Brittany Overexcited When It Sees You
This breed is known for developing strong emotional relationships with its owners and human family members.
Your Brittany may be overjoyed to see you after so many hours of waiting, causing it to act erratically. Your pet may begin to jump on you in search of attention, which can be aggravating.
How to Keep a Brittany Entertained When It is Alone?
As previously said, Brittany dogs, like many other canine breeds, are quickly bored. If this happens, it’s natural for them to become worried and engage in self-destructive behavior.
To avoid such circumstances, we must provide specific items to keep your pet occupied and pleased. These canines will stay healthy and busy if they get enough exercise and eat a well-balanced diet. That is critical, especially given how active these dogs are.
If you have to leave the house for work or school, make sure your pet’s favorite treats are distributed throughout the house. That will keep it entertained by causing it to become thrilled every time it discovers one. Its favorite toys can be used in the same way.
Another option is to create subtle background noise. It can be accomplished by listening to the radio or watching television. That will give your Brittany the feeling of not being alone.

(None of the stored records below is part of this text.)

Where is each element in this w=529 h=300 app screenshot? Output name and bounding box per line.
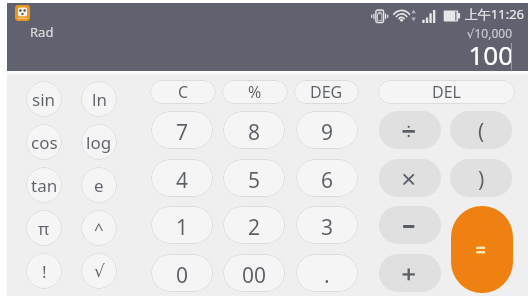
staticText: cos [31, 131, 58, 154]
staticText: 2 [248, 213, 261, 242]
staticText: C [178, 81, 189, 103]
button[interactable]: 0 [151, 254, 213, 292]
button[interactable]: ( [450, 111, 512, 149]
staticText: 0 [176, 261, 189, 290]
staticText: 00 [242, 261, 267, 290]
staticText: tan [31, 174, 58, 197]
button[interactable]: cos [26, 124, 62, 160]
staticText: DEL [432, 81, 461, 103]
button[interactable]: Rad [30, 23, 54, 41]
button[interactable]: Add [379, 254, 441, 292]
staticText: √ [94, 261, 105, 281]
button[interactable]: ^ [81, 210, 117, 246]
button[interactable]: π [26, 210, 62, 246]
button[interactable]: 1 [151, 206, 213, 244]
button[interactable]: √ [81, 253, 117, 289]
button[interactable]: 7 [151, 111, 213, 149]
staticText: 100 [387, 37, 513, 72]
staticText: 6 [321, 166, 334, 195]
button[interactable]: ln [81, 81, 117, 117]
staticText: 9 [321, 118, 334, 147]
button[interactable]: % [222, 80, 288, 104]
staticText: 上午11:26 [427, 5, 524, 23]
button[interactable]: DEL [378, 80, 515, 104]
staticText: % [248, 81, 262, 103]
button[interactable]: 00 [223, 254, 285, 292]
button[interactable]: 5 [223, 159, 285, 197]
staticText: . [324, 261, 330, 290]
staticText: 8 [248, 118, 261, 147]
staticText: π [38, 217, 50, 240]
button[interactable]: 4 [151, 159, 213, 197]
staticText: ! [42, 260, 47, 283]
button[interactable]: C [150, 80, 216, 104]
button[interactable]: 8 [223, 111, 285, 149]
staticText: 7 [176, 118, 189, 147]
button[interactable]: . [296, 254, 358, 292]
button[interactable]: sin [26, 81, 62, 117]
button[interactable]: tan [26, 167, 62, 203]
button[interactable]: Subtract [379, 206, 441, 244]
staticText: 5 [248, 166, 261, 195]
button[interactable]: e [81, 167, 117, 203]
button[interactable]: 6 [296, 159, 358, 197]
button[interactable]: 3 [296, 206, 358, 244]
staticText: sin [32, 88, 56, 111]
staticText: ( [478, 117, 485, 146]
other: App icon [15, 5, 30, 21]
button[interactable]: ! [26, 253, 62, 289]
staticText: 3 [321, 213, 334, 242]
button[interactable]: 2 [223, 206, 285, 244]
staticText: ) [478, 165, 485, 194]
staticText: ln [92, 88, 107, 111]
staticText: e [94, 174, 104, 197]
button[interactable]: ) [450, 159, 512, 197]
button[interactable]: Multiply [379, 159, 441, 197]
staticText: 1 [176, 213, 189, 242]
staticText: 4 [176, 166, 189, 195]
button[interactable]: DEG [294, 80, 359, 104]
staticText: DEG [310, 81, 343, 103]
staticText: ^ [94, 217, 104, 240]
staticText: log [86, 131, 112, 154]
button[interactable]: Divide [379, 111, 441, 149]
button[interactable]: log [81, 124, 117, 160]
button[interactable]: 9 [296, 111, 358, 149]
staticText: √10,000 [397, 25, 512, 41]
button[interactable]: Equals [451, 206, 513, 293]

Treatment of Separation Anxiety through Training
The number of hours a Brittany can safely stay home alone will depend on its particular personality. Some can stay alone for 3 to 4 hours (no more) while others only 1 hour. However, these dogs will be able to spend more time without the presence of their loved ones if we provide them with the appropriate training.
Brittany Obedience Training
Teaching your Brittany basic commands will help it build positive behaviors over time. That means it will be difficult to participate in undesirable behaviors regardless of what you have taught.
Teaching your dog the proper commands (“stay,” “sit,” “lie down,” etc.) will help it stay home alone for several hours while you are away.
You have to teach your dog to be respectful and polite to you, the members of its human family, and even the guests who come to your house.
Brittany Crate Training
Put your Brittany’s crate in a suitable location in the house. Of course, this is a place where members of the family gather.
The training is getting your pet used to staying in the crate for small amounts of time and gradually increasing that time. Place items that keep your dog happy inside the crate, such as its favorite toy, a bed or blanket, snacks, and so on.
You can begin giving your dog its favorite foods once it has become accustomed to entering the crate. That is critical because, as we all know, canines of all breeds enjoy eating. As a result, if your Brittany eats in the crate, it will link it with a pleasant experience, and it will want to return there frequently.
Close the door if your pet has become accustomed to eating within the crate. Open it every time your canine finishes eating so it can come out with complete confidence. Gradually increase the amount of time your pet spends inside the container.
Other Things You Can Do
Make sure that your dog is not in the presence of something that could disturb it while you are not at home. That includes loud noises, people or animals passing through the window of the house, etc.
To avoid that, keep your dog in a place in your house where outside noises cannot reach it and also keep the windows covered with curtains.